La mode est au local. Alors que les journaux télévisés du midi mise sur la fibre régionaliste on sent bien que ceux du soir vacillent doucement consacrant leurs premières minutes à la météo ou aux résultats sportifs plutôt qu’au remue ménage africain où il est si difficile de distinguer le milicien rebelle du soldat loyaliste. En presse écrite, le nombre de correspondants internationaux diminue chaque année et le public ne s’inquiète pas de savoir que les informations en provenance de l’immense continent asiatique sont rapportées par une poignée de professionnels et le plus souvent par une armée de copistes qui épluchent soigneusement la presse anglo saxone, ou locale. On ne s’étonne plus de savoir que l’envoyé spécial de tel grand quotidien, une fois son papier expédié endorse la panoplie de correspondant d’une radio nationale puis, le soir venu, enfile une veste de baroudeur ou un costume pour commenter en direct l’événement sur une chaîne de télévision.

Du coup, toute une frange de la société, ceux pour qui l’information est vitale ou simplement utile, ont recours à des médias parallèles. Depuis quelques années le marché de la lettre d’information est en pleine expansion, sa diffusion se démultipliant en parfaite illégalité dans le ronronnement des photocopieurs. Ainsi l’information utile se diffuse dans des cercles restreints, des cercles d’initiés. C’est peu dire que la lecture de la Lettre du Continent informe plus sûrement des dessous des affaires africaines que la plus volumineuse des liasses de dépêches de l’AFP. Les investisseurs désireux de pénétrer les marchés chinois ont le China Trade Report, lettre mensuelle issue de la Far Eastern Economic Review. La liste est longue et couvre tous les domaines des activités humaines. Un point commun : elles sont toutes pratiquement inconnues du grand public et elles exploitent le marché de « l’information confidentielle », c’est à dire à diffusion restreinte.

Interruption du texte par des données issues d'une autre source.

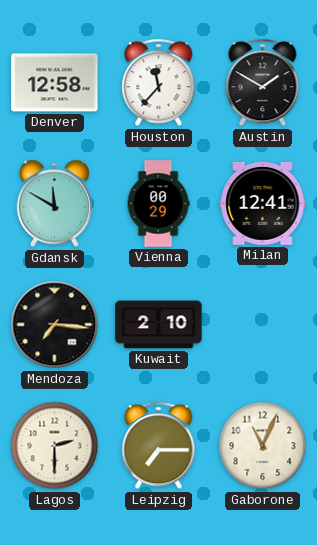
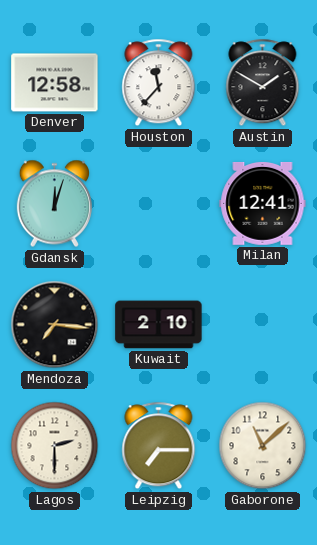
Gdansk: 11:50 -> 12:03
Vienna: 00:29 -> none
Gaborone: 11:04 -> 11:08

Dés lors une faille grandissante sépare les individus ayant accès à l’information et ceux prisonniers de la qualité aléatoire des médias généralistes.
A première vue on pourrait croire que l’Internet viennent bousculer cette belle ordonnance inégalitaire. La réalité est peut-être moins rassurante. Pour ceux qui ont appris à manipuler l’outil informatique et disposent du temps pour parcourir les arcanes du réseau, tout devient possible. Dans la quasi totalité des pays connectés les médias locaux ouvrent des éditions en ligne, transposent leurs archives. Un choc boursier, un tremblement de terre, un accident d’avion, et les témoins offrent leurs commentaires dans les forums de discussion, en temps réel. Pourquoi attendre le travail des correspondants de presse lorsque l’on a accès à la presse locale, aux images en temps réel ?
Le problème de la fiabilité ? L’internaute avisé apprend vite à sélectionner les bonnes sources, souvent en provenance de médias établis, de chercheurs bien identifiés. Cette année, l’AFP a été prise en faute plusieurs fois sur de simples questions de chiffres non-vérifiés, d’informations imprécises et reprises dans la presse française puis corrigées avec un, deux ou trois jours de retard. Les lettres d’informations électroniques ou les listes de diffusion regroupant des spécialistes offrent une information rapide et où l’émetteur peut être contacté dans l’instant pour confirmation ou correction.

Le revers de la médaille : la connaissance de ces points de ressources est l’apanage d’une minorité qui maîtrisent les langues étrangères, détentrice du meilleur du savoir scolaire ou universitaire. Ne bénéficient de l’information que ceux qui savent où la trouver et comment la trier. En clair, rien de nouveau sous le soleil.